To super wiadomości Nabiera zaufania, nie wszystkie kocie pozwalają się drapać po brzuszku. Będziesz miała przytulankę Pochwal się kicią, wstaw jakieś zdjęcia może.
Tak, futerko ma mięciutkie i puchate jak angorka. Dzisiaj jej dokupiłam szczotkę i bardzo chętnie dała się wyczesać, wystawiła na czesanko brzusio i mruczała.

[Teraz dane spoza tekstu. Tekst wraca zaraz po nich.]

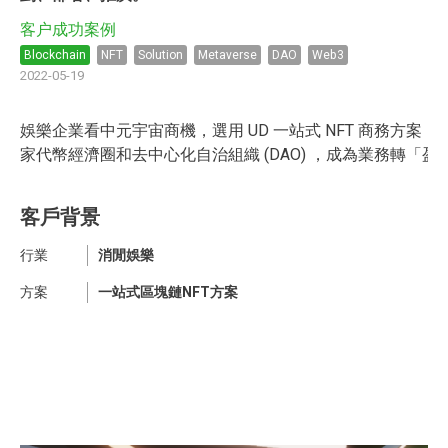
客户成功案例
Blockchain
NFT
Solution
Metaverse
DAO
Web3
2022-05-19
娛樂企業看中元宇宙商機，選用 UD 一站式 NFT 商務方案
家代幣經濟圈和去中心化自治組織 (DAO) ，成為業務轉
客戶背景
行業
消閒娛樂
方案
一站式區塊鏈NFT方案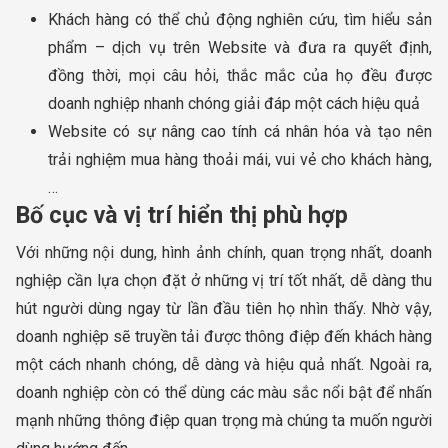
Khách hàng có thể chủ động nghiên cứu, tìm hiểu sản
phẩm – dịch vụ trên Website và đưa ra quyết định,
đồng thời, mọi câu hỏi, thắc mắc của họ đều được
doanh nghiệp nhanh chóng giải đáp một cách hiệu quả
Website có sự nâng cao tính cá nhân hóa và tạo nên
trải nghiệm mua hàng thoải mái, vui vẻ cho khách hàng,
…
Bố cục và vị trí hiển thị phù hợp
Với những nội dung, hình ảnh chính, quan trọng nhất, doanh
nghiệp cần lựa chọn đặt ở những vị trí tốt nhất, dễ dàng thu
hút người dùng ngay từ lần đầu tiên họ nhìn thấy. Nhờ vậy,
doanh nghiệp sẽ truyền tải được thông điệp đến khách hàng
một cách nhanh chóng, dễ dàng và hiệu quả nhất. Ngoài ra,
doanh nghiệp còn có thể dùng các màu sắc nổi bật để nhấn
mạnh những thông điệp quan trọng mà chúng ta muốn người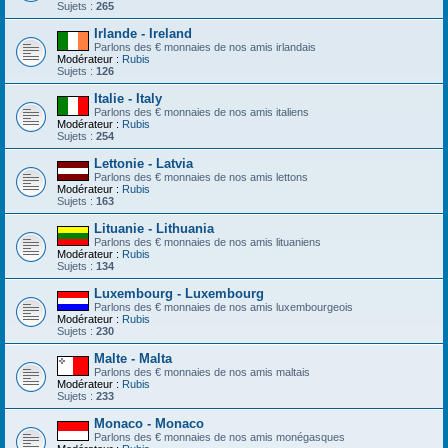
Sujets :
265
Irlande - Ireland
Parlons des € monnaies de nos amis irlandais
Modérateur :
Rubis
Sujets :
126
Italie - Italy
Parlons des € monnaies de nos amis italiens
Modérateur :
Rubis
Sujets :
254
Lettonie - Latvia
Parlons des € monnaies de nos amis lettons
Modérateur :
Rubis
Sujets :
163
Lituanie - Lithuania
Parlons des € monnaies de nos amis lituaniens
Modérateur :
Rubis
Sujets :
134
Luxembourg - Luxembourg
Parlons des € monnaies de nos amis luxembourgeois
Modérateur :
Rubis
Sujets :
230
Malte - Malta
Parlons des € monnaies de nos amis maltais
Modérateur :
Rubis
Sujets :
233
Monaco - Monaco
Parlons des € monnaies de nos amis monégasques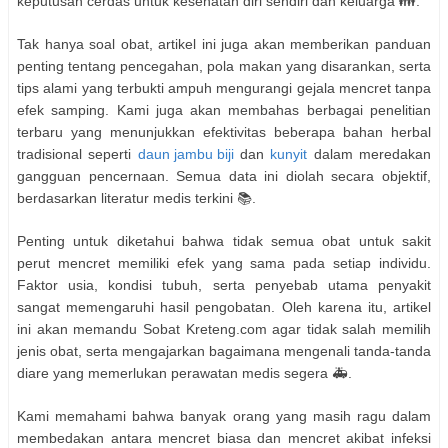
keputusan cerdas untuk kesehatan diri sendiri dan keluarga 👪.
Tak hanya soal obat, artikel ini juga akan memberikan panduan
penting tentang pencegahan, pola makan yang disarankan, serta
tips alami yang terbukti ampuh mengurangi gejala mencret tanpa
efek samping. Kami juga akan membahas berbagai penelitian
terbaru yang menunjukkan efektivitas beberapa bahan herbal
tradisional seperti
daun jambu biji
dan
kunyit
dalam meredakan
gangguan pencernaan. Semua data ini diolah secara objektif,
berdasarkan literatur medis terkini 📚.
Penting untuk diketahui bahwa tidak semua obat untuk sakit
perut mencret memiliki efek yang sama pada setiap individu.
Faktor usia, kondisi tubuh, serta penyebab utama penyakit
sangat memengaruhi hasil pengobatan. Oleh karena itu, artikel
ini akan memandu Sobat Kreteng.com agar tidak salah memilih
jenis obat, serta mengajarkan bagaimana mengenali tanda-tanda
diare yang memerlukan perawatan medis segera 🚑.
Kami memahami bahwa banyak orang yang masih ragu dalam
membedakan antara mencret biasa dan mencret akibat infeksi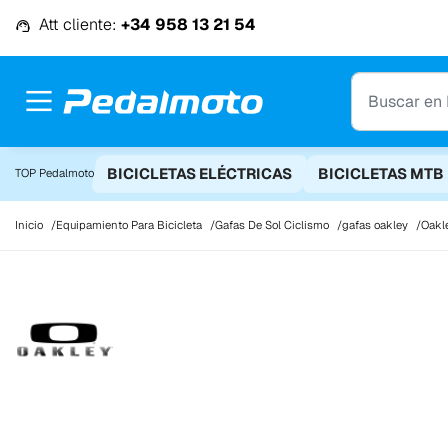
Ir al contenido
Att cliente:
+34 958 13 21 54
BICICLETAS ELÉCTRICAS
BICICLETAS MTB
TOP Pedalmoto
Inicio
Equipamiento Para Bicicleta
Gafas De Sol Ciclismo
gafas oakley
Oakl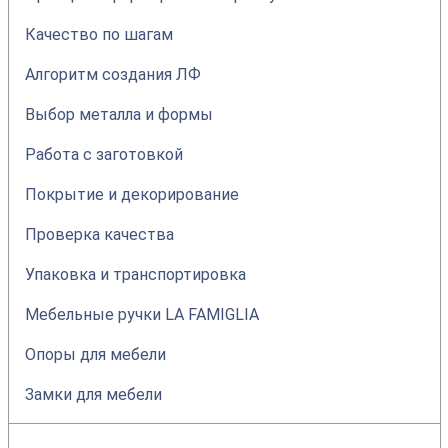
Качество по шагам
Алгоритм создания ЛФ
Выбор металла и формы
Работа с заготовкой
Покрытие и декорирование
Проверка качества
Упаковка и транспортировка
Мебельные ручки LA FAMIGLIA
Опоры для мебели
Замки для мебели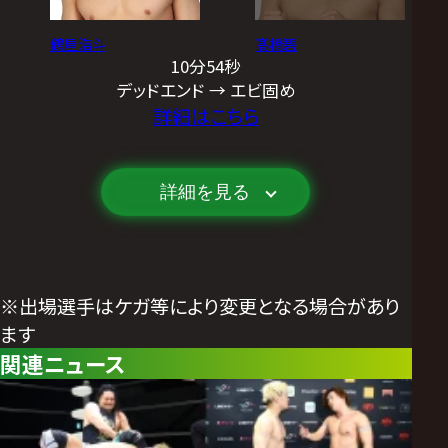
鶴屋浩斗
髙橋碧
10分54秒
デッドエンド → エビ固め
詳細はこちら
詳細を見る
※出場選手はケガ等により変更となる場合があり
ます
関連ニュース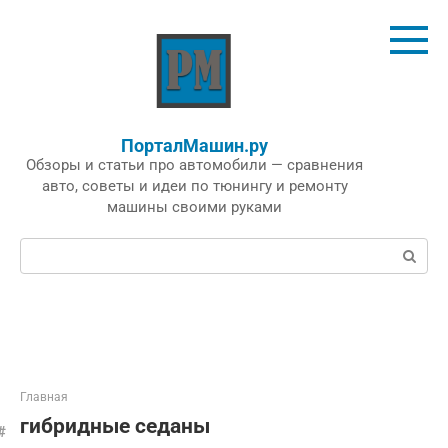
Перейти
к
контенту
ПорталМашин.ру
Обзоры и статьи про автомобили — сравнения
авто, советы и идеи по тюнингу и ремонту
машины своими руками
Поиск:
Главная
гибридные седаны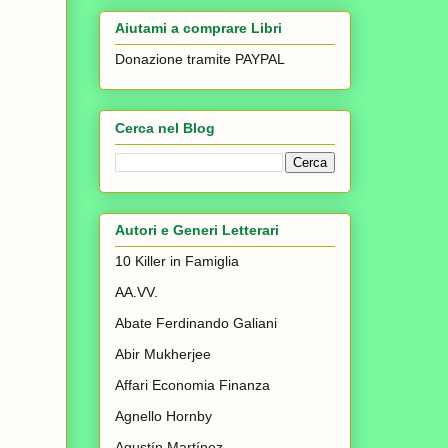
Aiutami a comprare Libri
Donazione tramite PAYPAL
Cerca nel Blog
Autori e Generi Letterari
10 Killer in Famiglia
AA.VV.
Abate Ferdinando Galiani
Abir Mukherjee
Affari Economia Finanza
Agnello Hornby
Agustín Martínez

Widać, że sprawiało jej to przyjemność. Teraz wygląda elegancko.
Nasze inne kotki (mieszkające w domu rodziców) również nie przepadają zbytnio za czesankiem (drapanie, niecierpliwość, ucieczka, było też warczenie), więc adoptowana kiciunia naprawdę zaskoczyła mnie tym, że czesanie sprawia jej przyjemność, no i że tak szybko mi zaufała. Bardzo grzeczna dziewczynka.
Pusia chyba zrobiła duże postępy. Ładnie kuwetkuje, ma apetyt, bawi się. No i w ciągu dnia już jakby mniej się ukrywa (aczkolwiek jest jeszcze trochę strachliwa). Wymieniła kryjówkę na łóżko i na nim chętnie śpi. Uwielbia mizianie w brzuszek i za uszkiem. Dużo mruczy. Daje się bez problemu wyczesać.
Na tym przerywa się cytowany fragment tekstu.